Segment Start: Data under study

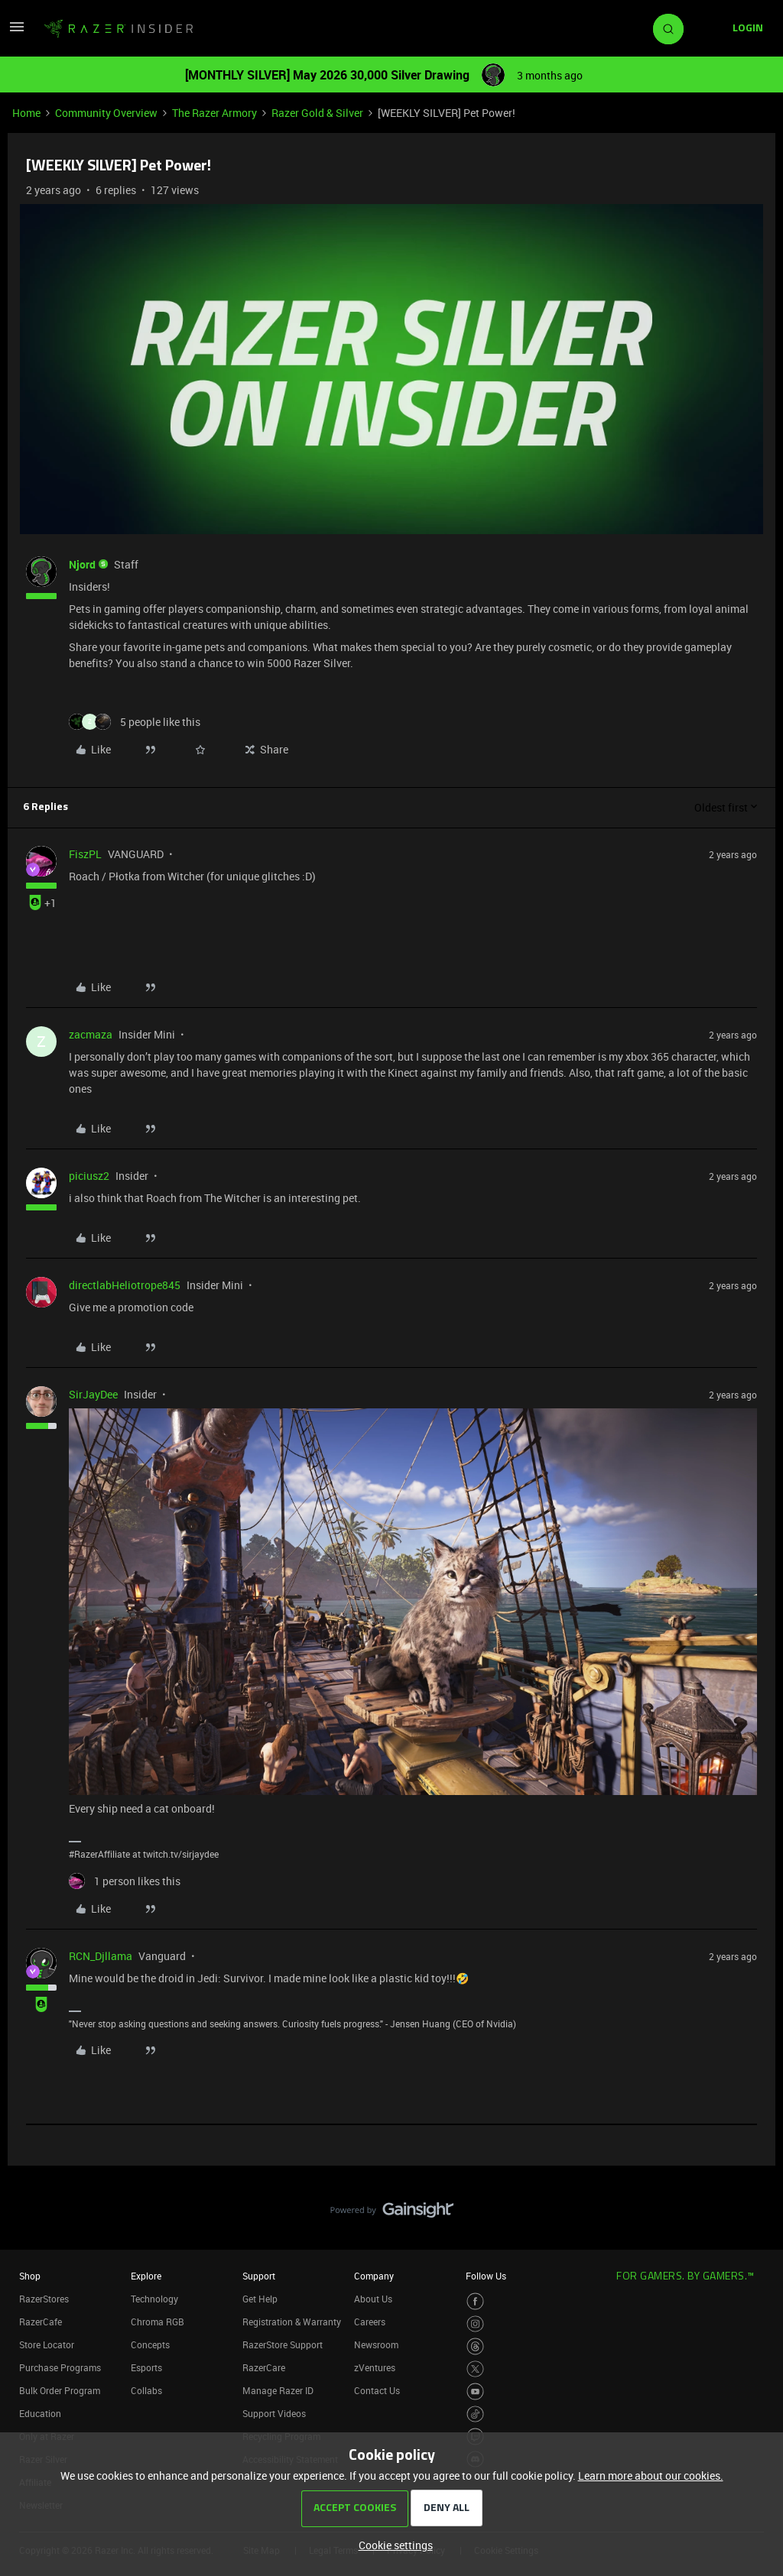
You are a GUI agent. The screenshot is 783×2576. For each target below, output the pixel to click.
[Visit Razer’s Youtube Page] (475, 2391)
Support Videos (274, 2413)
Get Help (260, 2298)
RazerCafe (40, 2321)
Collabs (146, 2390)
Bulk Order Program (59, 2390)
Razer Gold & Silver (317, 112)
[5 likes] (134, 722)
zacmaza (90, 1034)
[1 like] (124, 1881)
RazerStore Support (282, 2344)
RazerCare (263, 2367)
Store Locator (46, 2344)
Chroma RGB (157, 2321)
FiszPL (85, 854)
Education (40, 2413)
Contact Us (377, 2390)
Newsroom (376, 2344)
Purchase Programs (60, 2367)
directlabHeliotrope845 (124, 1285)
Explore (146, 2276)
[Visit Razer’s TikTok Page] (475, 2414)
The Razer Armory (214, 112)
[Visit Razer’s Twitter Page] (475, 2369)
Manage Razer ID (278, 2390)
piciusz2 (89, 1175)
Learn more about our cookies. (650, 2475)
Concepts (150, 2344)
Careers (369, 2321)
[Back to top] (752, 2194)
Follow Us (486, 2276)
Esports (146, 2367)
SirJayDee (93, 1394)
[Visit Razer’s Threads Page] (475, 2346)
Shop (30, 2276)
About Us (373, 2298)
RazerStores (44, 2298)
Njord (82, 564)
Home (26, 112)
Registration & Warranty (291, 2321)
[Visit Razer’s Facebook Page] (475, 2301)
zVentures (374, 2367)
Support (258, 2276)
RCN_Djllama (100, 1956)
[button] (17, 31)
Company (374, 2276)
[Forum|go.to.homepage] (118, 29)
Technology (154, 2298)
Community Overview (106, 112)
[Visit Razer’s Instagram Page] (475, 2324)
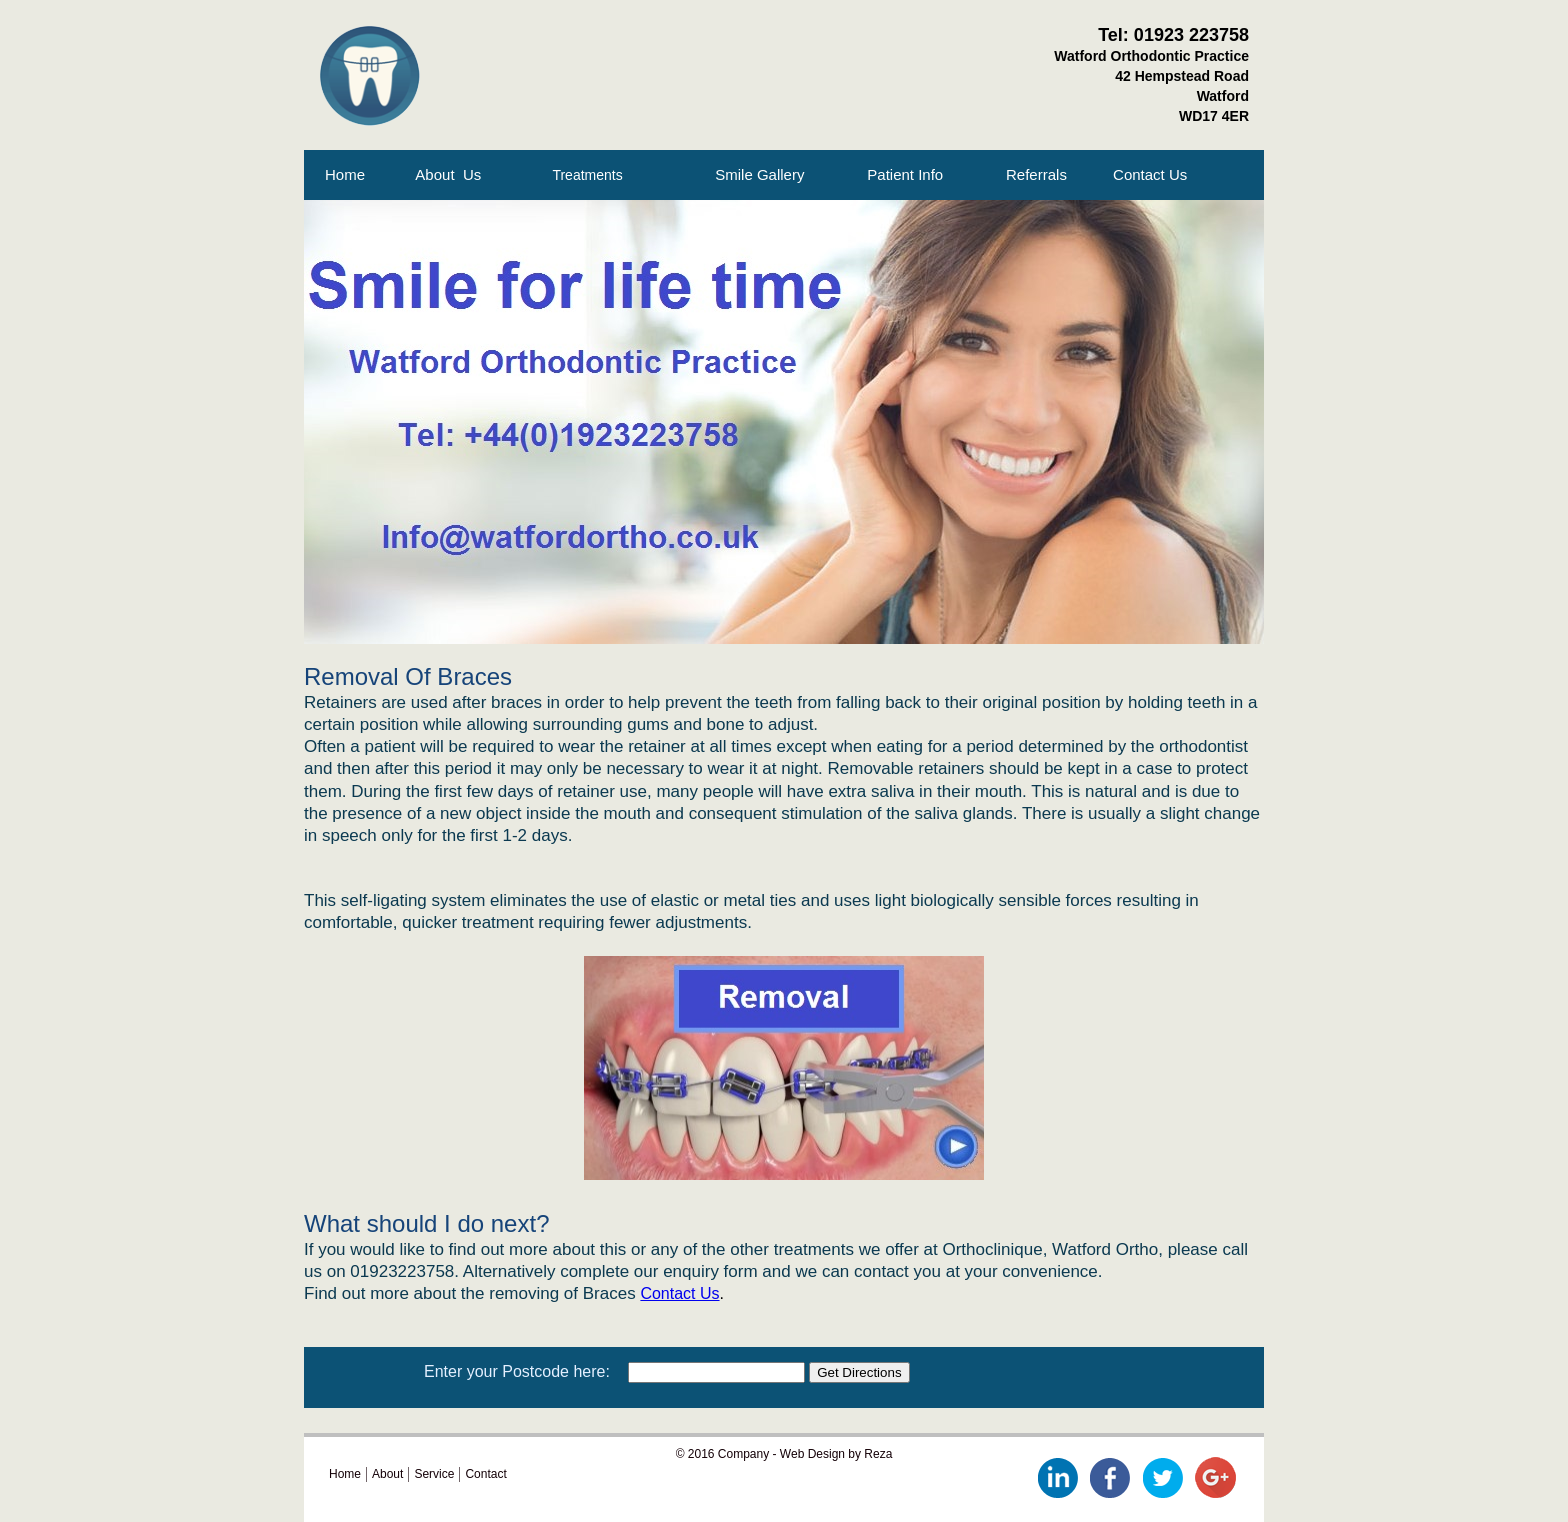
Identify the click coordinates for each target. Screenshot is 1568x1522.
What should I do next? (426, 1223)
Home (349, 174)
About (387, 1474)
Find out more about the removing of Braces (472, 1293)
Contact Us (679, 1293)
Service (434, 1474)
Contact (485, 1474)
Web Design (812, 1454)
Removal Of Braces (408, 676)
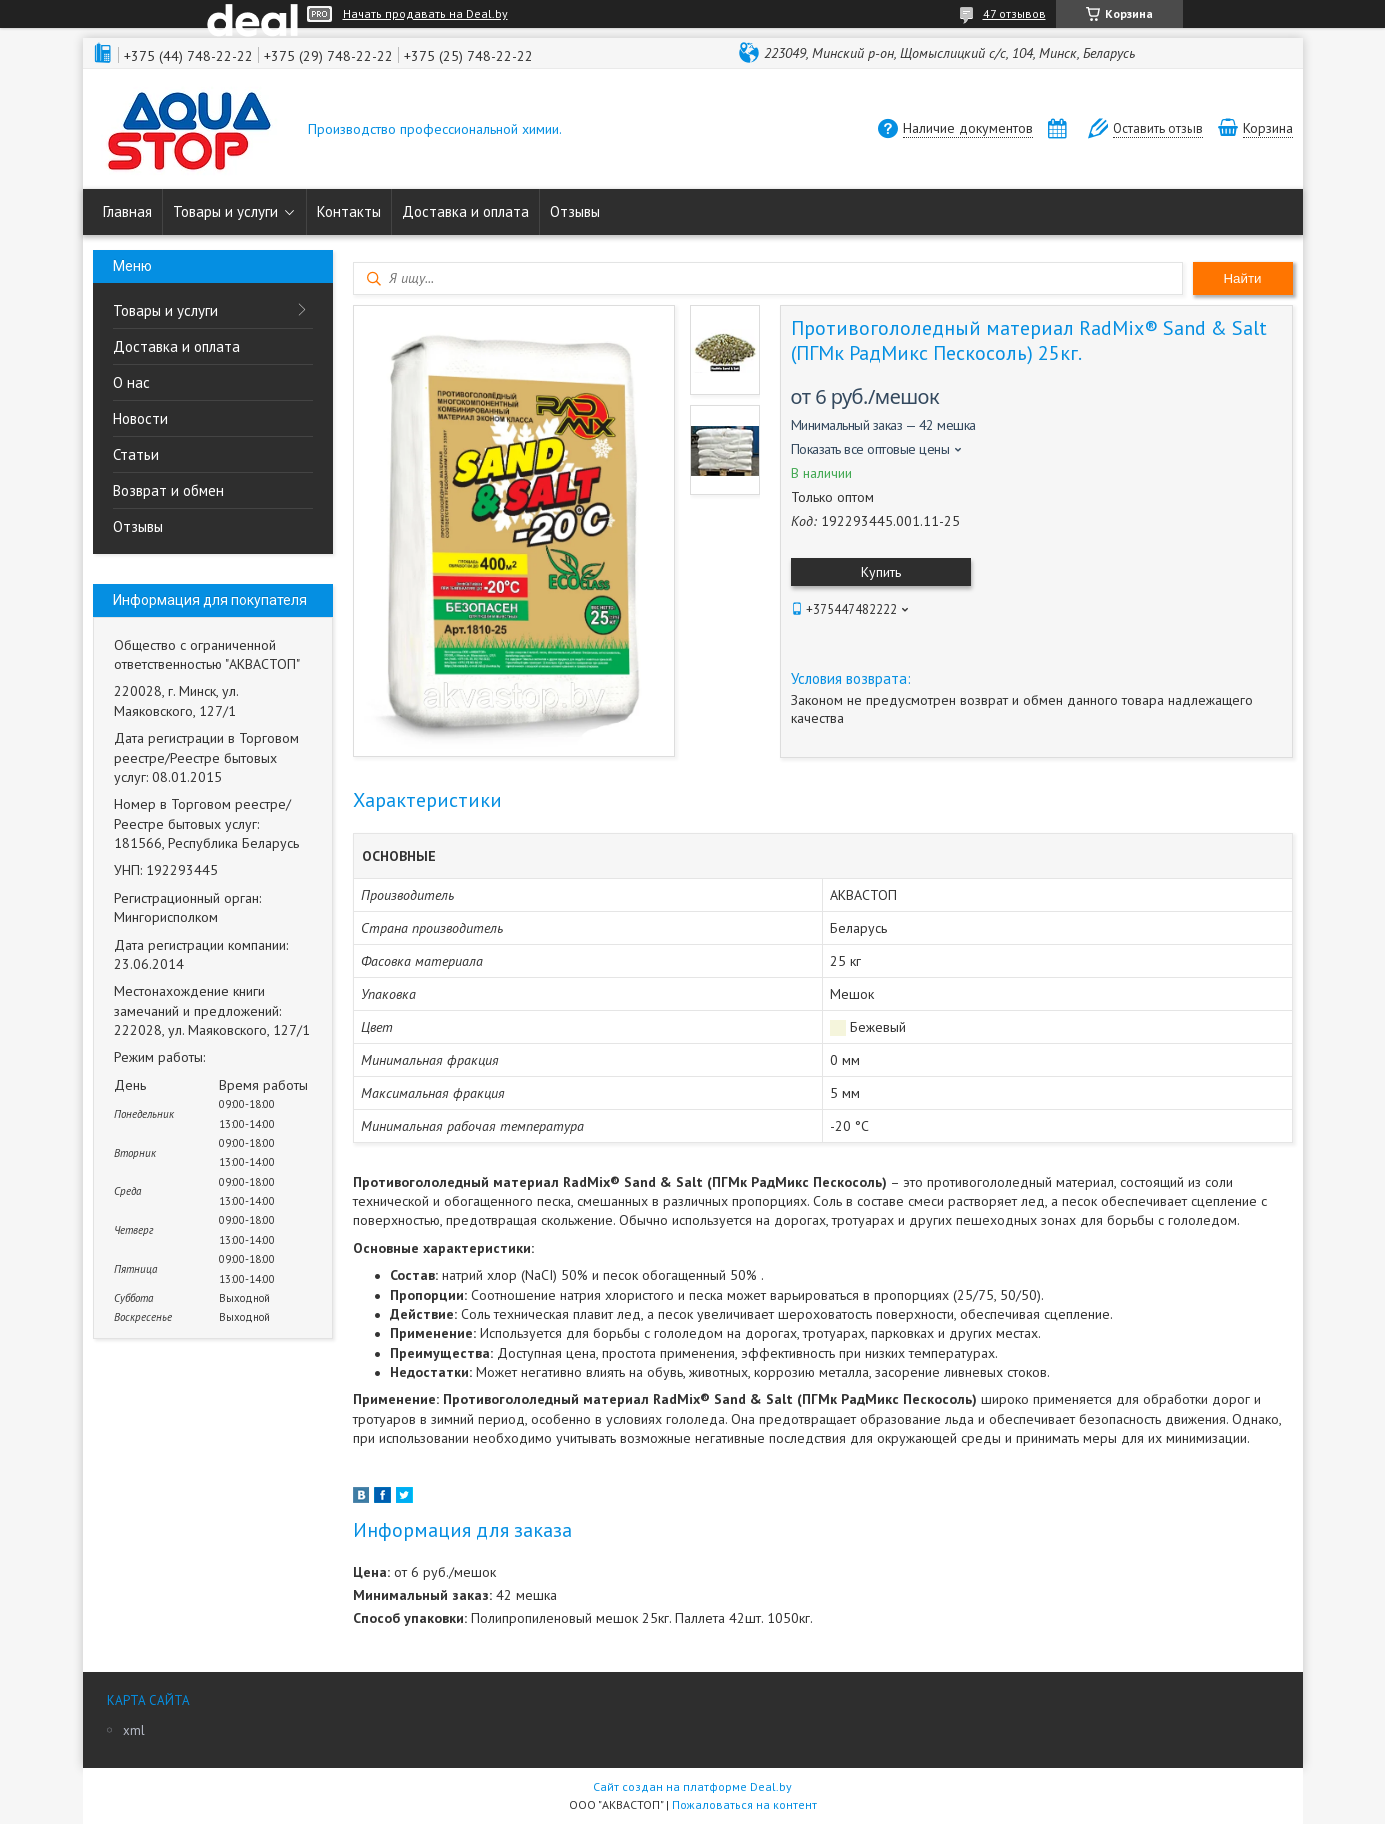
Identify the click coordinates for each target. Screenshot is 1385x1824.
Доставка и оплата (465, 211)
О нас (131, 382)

Segment End: Data under study

> [Goal of the exercise] Reproduce the lines above letter for letter. The pictures stay behind.

> [Answer]
You are a GUI agent. The screenshot is 783×2576. For each target below, output the pixel to click.
[Visit Razer’s Youtube Page] (475, 2391)
Support Videos (274, 2413)
Get Help (260, 2298)
RazerCafe (40, 2321)
Collabs (146, 2390)
Bulk Order Program (59, 2390)
Razer Gold & Silver (317, 112)
[5 likes] (134, 722)
zacmaza (90, 1034)
[1 like] (124, 1881)
RazerStore Support (282, 2344)
RazerCare (263, 2367)
Store Locator (46, 2344)
Chroma RGB (157, 2321)
FiszPL (85, 854)
Education (40, 2413)
Contact Us (377, 2390)
Newsroom (376, 2344)
Purchase Programs (60, 2367)
directlabHeliotrope845 (124, 1285)
Explore (146, 2276)
[Visit Razer’s TikTok Page] (475, 2414)
The Razer Armory (214, 112)
[Visit Razer’s Twitter Page] (475, 2369)
Manage Razer ID (278, 2390)
piciusz2 (89, 1175)
Learn more about our cookies. (650, 2475)
Concepts (150, 2344)
Careers (369, 2321)
[Back to top] (752, 2194)
Follow Us (486, 2276)
Esports (146, 2367)
SirJayDee (93, 1394)
[Visit Razer’s Threads Page] (475, 2346)
Shop (30, 2276)
About Us (373, 2298)
RazerStores (44, 2298)
Njord (82, 564)
Home (26, 112)
Registration & Warranty (291, 2321)
[Visit Razer’s Facebook Page] (475, 2301)
zVentures (374, 2367)
Support (258, 2276)
RCN_Djllama (100, 1956)
[button] (17, 31)
Company (374, 2276)
[Forum|go.to.homepage] (118, 29)
Technology (154, 2298)
Community Overview (106, 112)
[Visit Razer’s Instagram Page] (475, 2324)
Identify the click coordinates for each target. Screenshot is 1568x1522.
What should I do next? (426, 1223)
Home (349, 174)
About (387, 1474)
Find out more about the removing of Braces (472, 1293)
Contact Us (679, 1293)
Service (434, 1474)
Contact (485, 1474)
Web Design (812, 1454)
Removal Of Braces (408, 676)
Identify the click coordinates for each target. Screenshot is 1385x1824.
Доставка и оплата (465, 211)
О нас (131, 382)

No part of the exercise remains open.